Why Do People in Rural Communities Vote Republican?

By | December 3, 2019

Even though 80% of America lives in cities, rural people have as much control over our electorate as they ever have. Republicans obnoxiously answer that the Founding Fathers designed America that way–back when predicting the invention of skyscrapers would’ve gotten you burned at the stake. But now it seems almost obscene that North and South Dakota have double the level of representation in the senate as California, a state with 15% of America’s population.

So if rural states have over-representation in government, it’s worth asking why do they vote Republican?

1. They falsely believe Democrats are for entitlements that don’t affect them when in reality blue states pay more in federal taxes than red states. The ten poorest states in America are almost exclusively red states that do not pay hardly anything in federal taxes, being subsidized by the Northeast and West Coast.

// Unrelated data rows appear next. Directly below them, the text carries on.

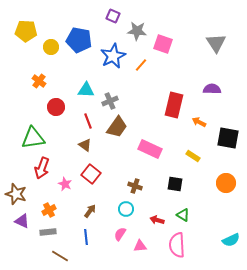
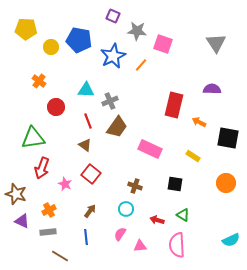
yellow pentagon at (26, 31): moved 2 px up
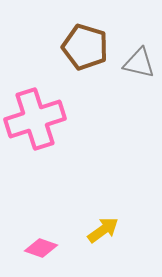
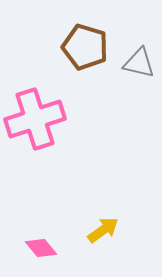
pink diamond: rotated 32 degrees clockwise
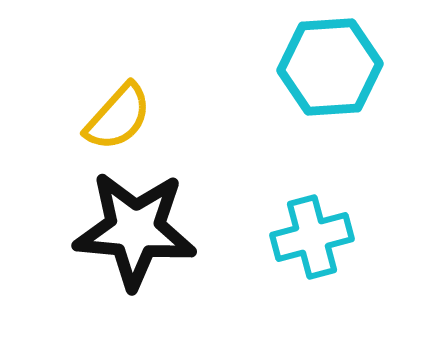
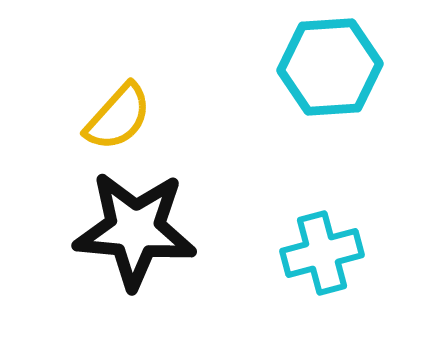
cyan cross: moved 10 px right, 16 px down
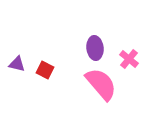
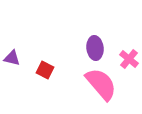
purple triangle: moved 5 px left, 6 px up
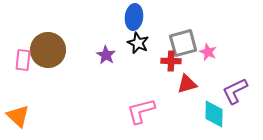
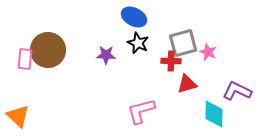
blue ellipse: rotated 70 degrees counterclockwise
purple star: rotated 30 degrees counterclockwise
pink rectangle: moved 2 px right, 1 px up
purple L-shape: moved 2 px right; rotated 52 degrees clockwise
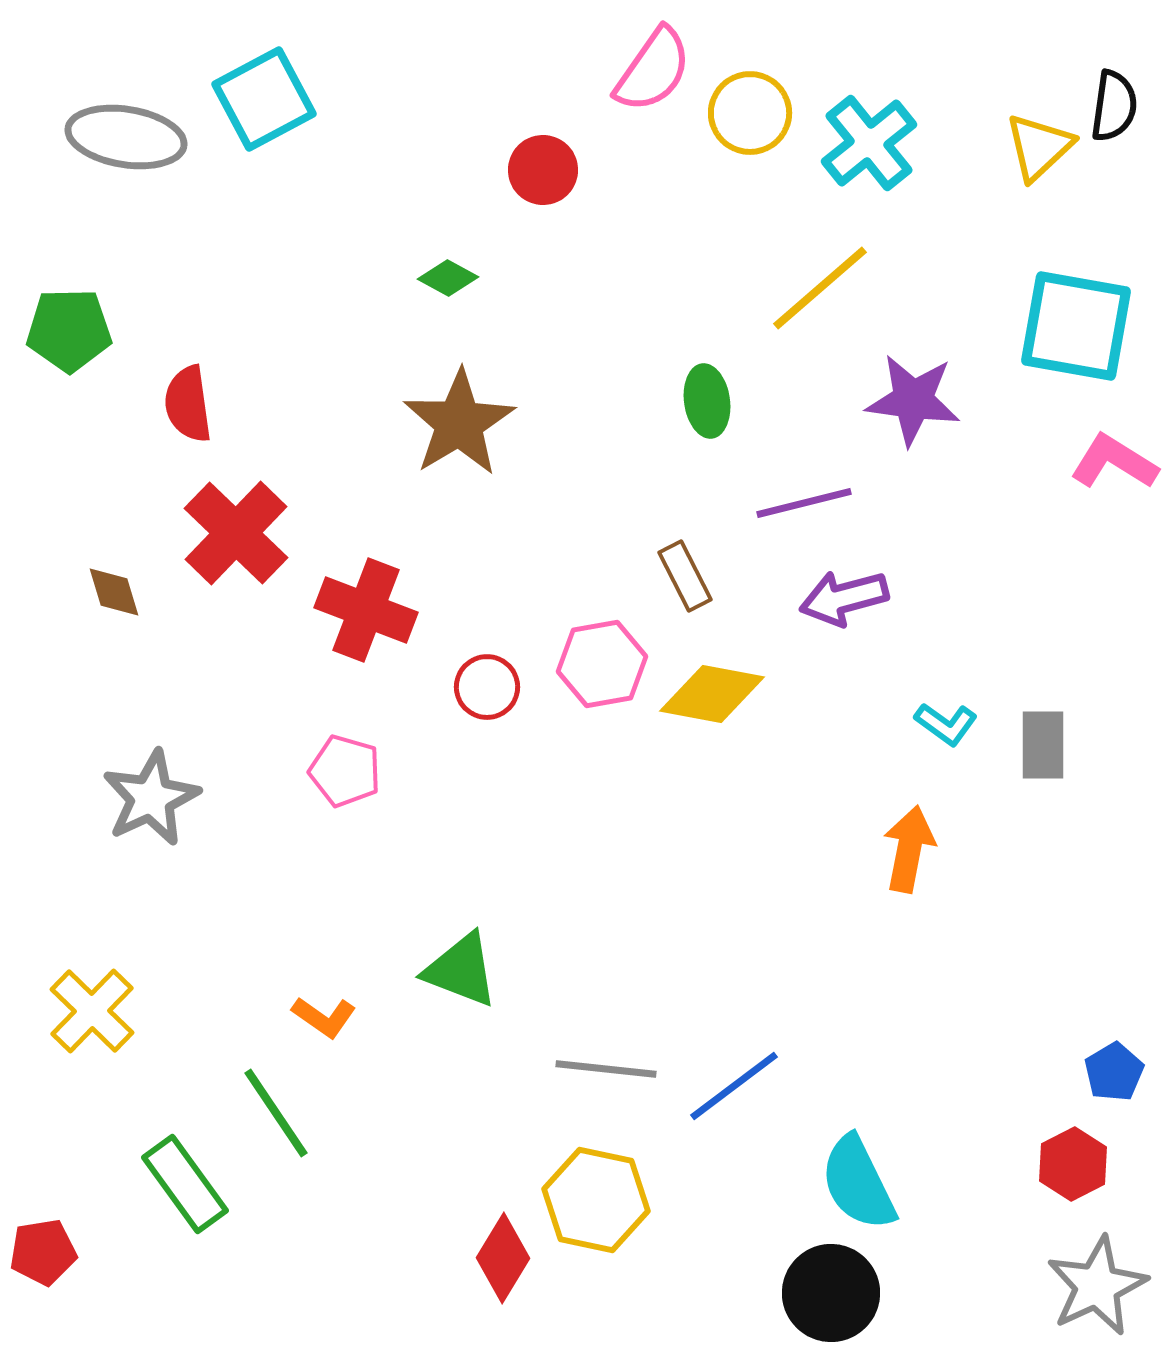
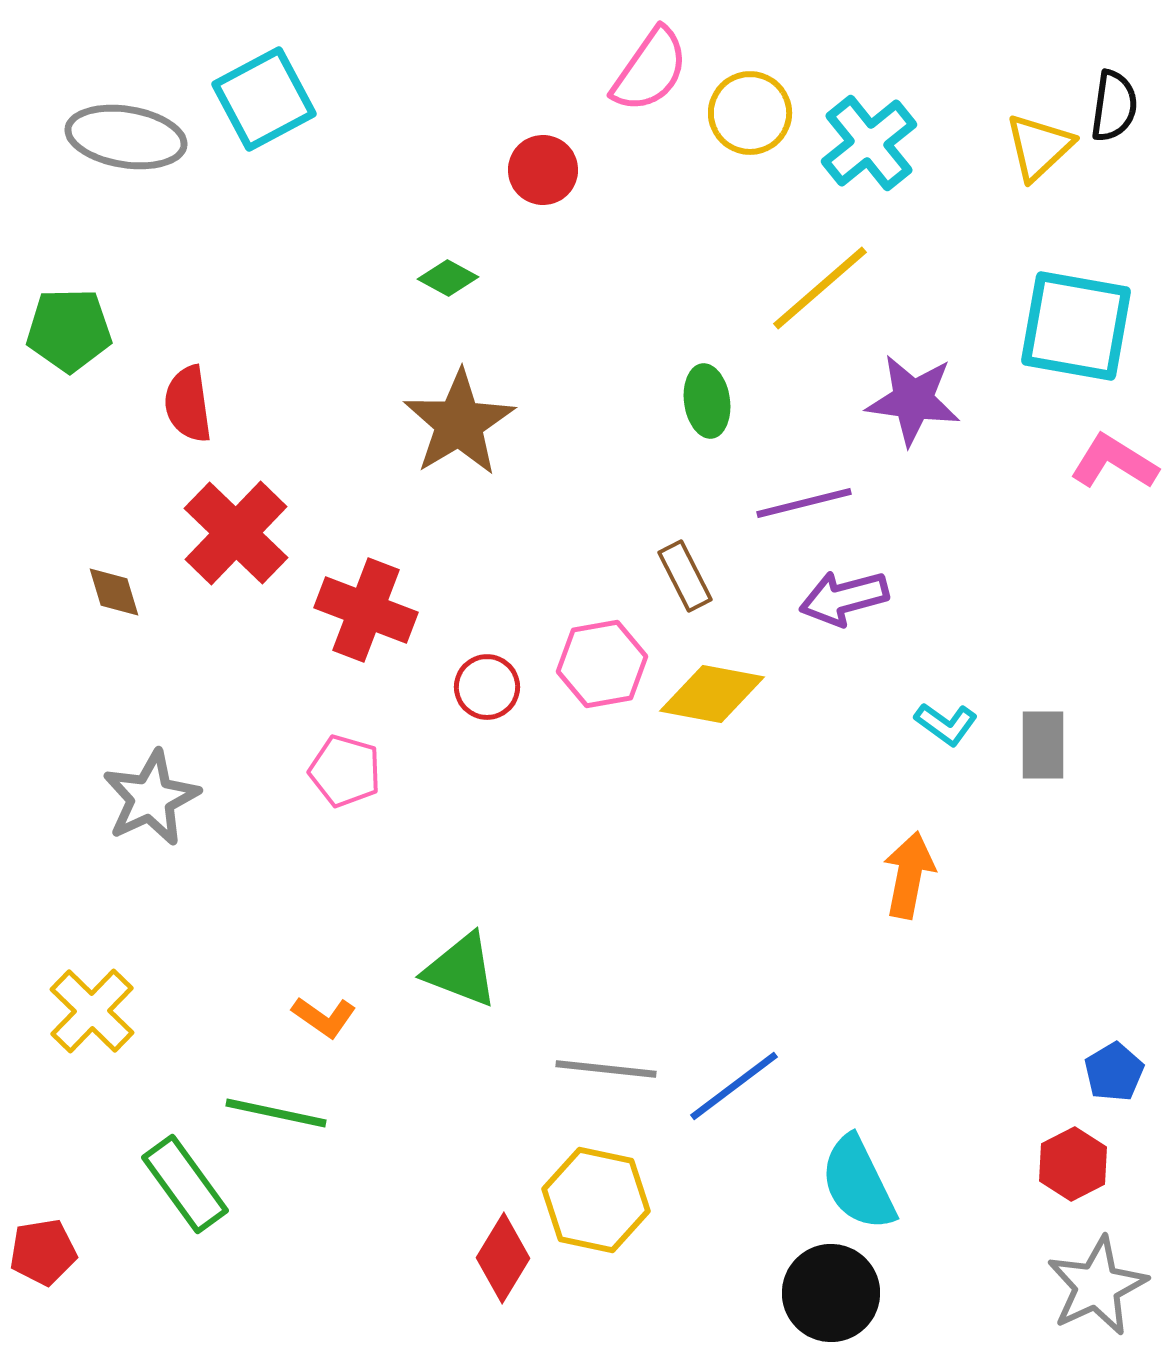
pink semicircle at (653, 70): moved 3 px left
orange arrow at (909, 849): moved 26 px down
green line at (276, 1113): rotated 44 degrees counterclockwise
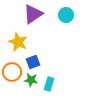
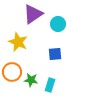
cyan circle: moved 8 px left, 9 px down
blue square: moved 22 px right, 8 px up; rotated 16 degrees clockwise
cyan rectangle: moved 1 px right, 1 px down
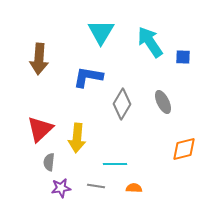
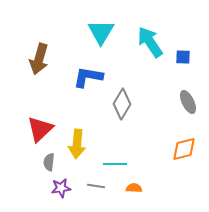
brown arrow: rotated 12 degrees clockwise
gray ellipse: moved 25 px right
yellow arrow: moved 6 px down
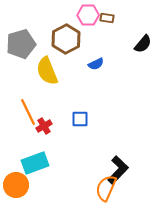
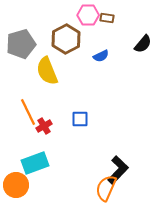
blue semicircle: moved 5 px right, 8 px up
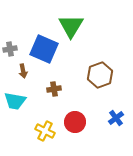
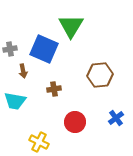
brown hexagon: rotated 15 degrees clockwise
yellow cross: moved 6 px left, 11 px down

In addition, a significantly higher percentage of rural Americans use food stamps and are on disability/welfare, but they don’t believe this because they have swallowed this false narrative that cities are full of welfare bums while rural Americans are “hard living” manly men working on railroads and farms and such that hasn’t actually been the case for decades (less than 2% of America works in agriculture and many factories have either been off-shored completely or moved closer to cities that have the shipping ports and/or tech they need). In cities, most people are working 50 hours a week for apartments that aren’t as big as a trailer.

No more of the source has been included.